- **About this task**
Transcribe the full listing below exactly.

- **Input data**
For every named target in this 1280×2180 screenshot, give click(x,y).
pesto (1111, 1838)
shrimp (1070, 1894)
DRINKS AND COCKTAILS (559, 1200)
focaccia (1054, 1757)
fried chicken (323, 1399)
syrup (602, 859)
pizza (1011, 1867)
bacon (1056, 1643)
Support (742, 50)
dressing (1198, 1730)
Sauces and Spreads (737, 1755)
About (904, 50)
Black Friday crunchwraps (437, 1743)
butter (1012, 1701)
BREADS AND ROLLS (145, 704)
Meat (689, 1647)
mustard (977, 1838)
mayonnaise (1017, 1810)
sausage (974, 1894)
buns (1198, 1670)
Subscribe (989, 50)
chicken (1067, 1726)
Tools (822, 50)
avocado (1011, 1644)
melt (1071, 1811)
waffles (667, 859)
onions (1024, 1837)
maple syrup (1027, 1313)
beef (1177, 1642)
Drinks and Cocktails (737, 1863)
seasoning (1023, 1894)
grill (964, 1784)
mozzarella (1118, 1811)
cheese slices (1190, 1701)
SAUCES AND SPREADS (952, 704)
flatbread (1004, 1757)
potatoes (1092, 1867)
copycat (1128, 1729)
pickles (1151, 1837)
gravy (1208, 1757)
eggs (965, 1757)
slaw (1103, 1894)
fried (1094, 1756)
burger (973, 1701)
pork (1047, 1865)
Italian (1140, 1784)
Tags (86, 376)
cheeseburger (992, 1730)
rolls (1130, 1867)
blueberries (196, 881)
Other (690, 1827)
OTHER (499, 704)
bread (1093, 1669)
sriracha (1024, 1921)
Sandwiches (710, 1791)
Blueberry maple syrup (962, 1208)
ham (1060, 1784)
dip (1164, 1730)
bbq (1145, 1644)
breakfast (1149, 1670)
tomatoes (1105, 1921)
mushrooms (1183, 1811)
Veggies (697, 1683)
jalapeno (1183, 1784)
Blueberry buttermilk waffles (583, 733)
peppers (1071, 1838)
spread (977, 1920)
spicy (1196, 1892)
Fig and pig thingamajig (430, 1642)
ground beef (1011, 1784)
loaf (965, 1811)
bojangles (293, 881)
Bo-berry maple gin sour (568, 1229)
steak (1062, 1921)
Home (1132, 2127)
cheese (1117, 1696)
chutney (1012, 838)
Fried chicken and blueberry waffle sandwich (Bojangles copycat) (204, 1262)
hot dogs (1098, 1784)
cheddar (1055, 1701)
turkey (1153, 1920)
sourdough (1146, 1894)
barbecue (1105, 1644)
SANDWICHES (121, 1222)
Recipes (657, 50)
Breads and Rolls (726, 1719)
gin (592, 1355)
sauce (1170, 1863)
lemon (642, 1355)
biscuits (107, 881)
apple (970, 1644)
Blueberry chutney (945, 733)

- **Reply to the exercise**
For every named target in this 1280×2180 screenshot, give click(x,y).
pesto (1111, 1838)
shrimp (1070, 1894)
DRINKS AND COCKTAILS (559, 1200)
focaccia (1054, 1757)
fried chicken (323, 1399)
syrup (602, 859)
pizza (1011, 1867)
bacon (1056, 1643)
Support (742, 50)
dressing (1198, 1730)
Sauces and Spreads (737, 1755)
About (904, 50)
Black Friday crunchwraps (437, 1743)
butter (1012, 1701)
BREADS AND ROLLS (145, 704)
Meat (689, 1647)
mustard (977, 1838)
mayonnaise (1017, 1810)
sausage (974, 1894)
buns (1198, 1670)
Subscribe (989, 50)
chicken (1067, 1726)
Tools (822, 50)
avocado (1011, 1644)
melt (1071, 1811)
waffles (667, 859)
onions (1024, 1837)
maple syrup (1027, 1313)
beef (1177, 1642)
Drinks and Cocktails (737, 1863)
seasoning (1023, 1894)
grill (964, 1784)
mozzarella (1118, 1811)
cheese slices (1190, 1701)
SAUCES AND SPREADS (952, 704)
flatbread (1004, 1757)
potatoes (1092, 1867)
copycat (1128, 1729)
pickles (1151, 1837)
gravy (1208, 1757)
eggs (965, 1757)
slaw (1103, 1894)
fried (1094, 1756)
burger (973, 1701)
pork (1047, 1865)
Italian (1140, 1784)
Tags (86, 376)
cheeseburger (992, 1730)
rolls (1130, 1867)
blueberries (196, 881)
Other (690, 1827)
OTHER (499, 704)
bread (1093, 1669)
sriracha (1024, 1921)
Sandwiches (710, 1791)
Blueberry maple syrup (962, 1208)
ham (1060, 1784)
dip (1164, 1730)
bbq (1145, 1644)
breakfast (1149, 1670)
tomatoes (1105, 1921)
mushrooms (1183, 1811)
Veggies (697, 1683)
jalapeno (1183, 1784)
Blueberry buttermilk waffles (583, 733)
peppers (1071, 1838)
spread (977, 1920)
spicy (1196, 1892)
Fig and pig thingamajig (430, 1642)
ground beef (1011, 1784)
loaf (965, 1811)
bojangles (293, 881)
Bo-berry maple gin sour (568, 1229)
steak (1062, 1921)
Home (1132, 2127)
cheese (1117, 1696)
chutney (1012, 838)
Fried chicken and blueberry waffle sandwich (Bojangles copycat) (204, 1262)
hot dogs (1098, 1784)
cheddar (1055, 1701)
turkey (1153, 1920)
sourdough (1146, 1894)
barbecue (1105, 1644)
SANDWICHES (121, 1222)
Recipes (657, 50)
Breads and Rolls (726, 1719)
gin (592, 1355)
sauce (1170, 1863)
lemon (642, 1355)
biscuits (107, 881)
apple (970, 1644)
Blueberry chutney (945, 733)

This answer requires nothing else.